DESCRIPTION OF THE TASK: In the listing below, find the line containing "is truly nothing to be scared" and the line containing "style Pro Vector". Repeat exactly those two lines and every line between them.

DATASET ENTRIES:
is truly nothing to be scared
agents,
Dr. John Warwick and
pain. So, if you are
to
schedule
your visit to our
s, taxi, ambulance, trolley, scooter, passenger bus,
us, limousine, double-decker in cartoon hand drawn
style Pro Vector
---
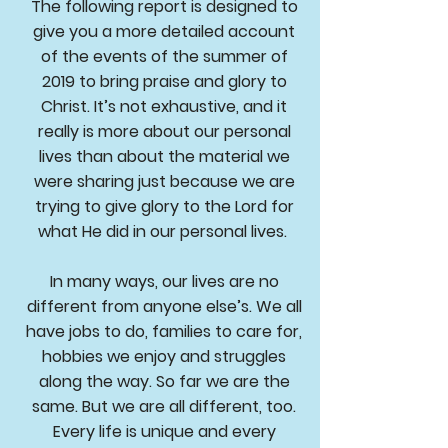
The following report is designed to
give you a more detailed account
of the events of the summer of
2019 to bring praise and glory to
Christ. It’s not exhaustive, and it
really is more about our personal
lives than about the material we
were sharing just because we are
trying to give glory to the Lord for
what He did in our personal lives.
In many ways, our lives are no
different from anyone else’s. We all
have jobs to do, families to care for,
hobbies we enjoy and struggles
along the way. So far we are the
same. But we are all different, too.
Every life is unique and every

ANSWER SPACE:
is truly nothing to be scared
agents,
Dr. John Warwick and
pain. So, if you are
to
schedule
your visit to our
s, taxi, ambulance, trolley, scooter, passenger bus,
us, limousine, double-decker in cartoon hand drawn
style Pro Vector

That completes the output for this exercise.